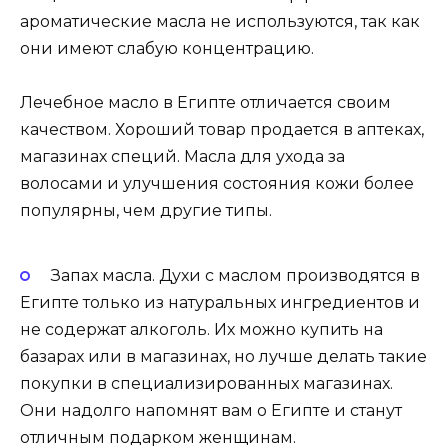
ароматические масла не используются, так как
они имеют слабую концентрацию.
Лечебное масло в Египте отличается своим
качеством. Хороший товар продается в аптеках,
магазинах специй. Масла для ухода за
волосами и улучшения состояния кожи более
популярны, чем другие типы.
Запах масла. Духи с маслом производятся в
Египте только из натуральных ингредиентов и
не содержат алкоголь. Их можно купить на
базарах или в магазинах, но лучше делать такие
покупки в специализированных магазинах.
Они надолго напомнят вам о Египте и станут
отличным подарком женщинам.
════
_PROBLEM DETAILS_
Only the wording of the records is wanted: copy it all exactly and omit the pictures.

_TASK RESULT_
ароматические масла не используются, так как
они имеют слабую концентрацию.
Лечебное масло в Египте отличается своим
качеством. Хороший товар продается в аптеках,
магазинах специй. Масла для ухода за
волосами и улучшения состояния кожи более
популярны, чем другие типы.
Запах масла. Духи с маслом производятся в
Египте только из натуральных ингредиентов и
не содержат алкоголь. Их можно купить на
базарах или в магазинах, но лучше делать такие
покупки в специализированных магазинах.
Они надолго напомнят вам о Египте и станут
отличным подарком женщинам.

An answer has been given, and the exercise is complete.